India‘s benchmark 10-year bond yield spiked to its highest level in nearly three years on Monday as investor sentiment turned bearish following a hawkish tilt from the country’s monetary policy committee, adding to pressure from a rise in US yields.
The Reserve Bank of India said on Friday it is starting to move away from its ultra-loose monetary policy even as it kept its key lending rate at a record low, as its priorities shifted to fighting surging inflation in the wake of the Russia-Ukraine war.
The benchmark 10-year bond yield was trading at 7.16% by 0625 GMT, up 4 basis points from its close on Friday. It touched 7.19% in intraday trade, its highest since May 27, 2019.
“It is prudent to budget for quicker normalisation than previously envisaged,” said Suyash Choudhary, head of fixed income at IDFC AMC.
“The policy de-emphasises the relative importance of growth and thus changes the context for now in which to look at additional growth worries emerging around the world. It puts prospects of a repo rate hike very much on the table for June,” he added.
US Treasuries Hit 3-Year High
The US Treasury 10-year yield hit a fresh three-year high in Asia trade on Monday, rising more than 6 bps to 2.7646 as traders bet on a more aggressive policy tightening pace by the Federal Reserve.

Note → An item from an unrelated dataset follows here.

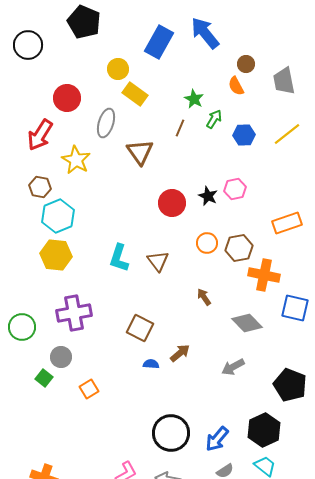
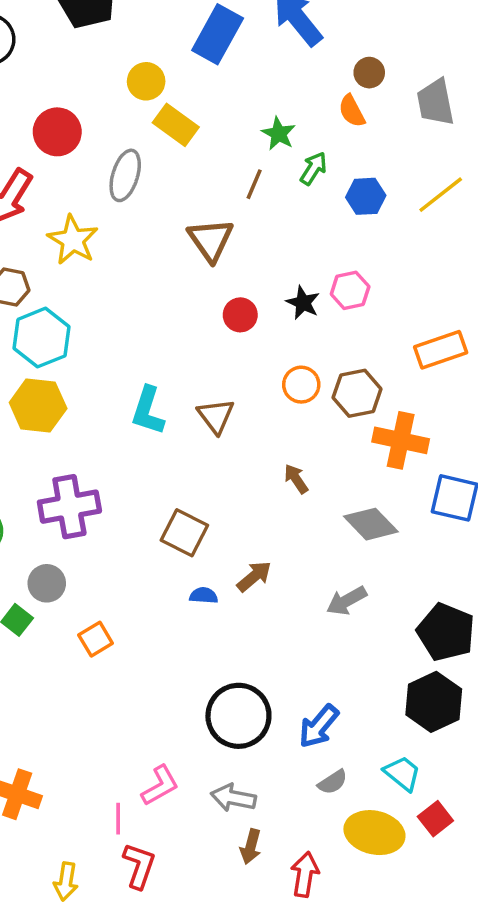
brown triangle: (140, 152) -> (211, 240), moved
red circle: (172, 203) -> (240, 315), size x0.7
black hexagon: (264, 430) -> (434, 702), moved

Traders in India will be closely watching out for support measures from the central bank with the government scheduled to borrow a record 14.31 trillion rupees from the market in 2022/23. Currently, traders expect the RBI to intervene in the bond market to support prices only if yields cross 7.25% levels.
Retail inflation data, due on Tuesday, is expected to show prices rose to a 16-month high of 6.35% in March, well above the RBI’s upper tolerance band for a third straight month, in part due to the sustained rise in food prices, a Reuters poll showed.
Traders said a sharp rise in inflation alongside continued upticks in global crude and commodity prices will raise bets for a June rate hike by the RBI. Currently investors expect the RBI to shift its stance to neutral in June, followed by an actual rate increase in the August policy.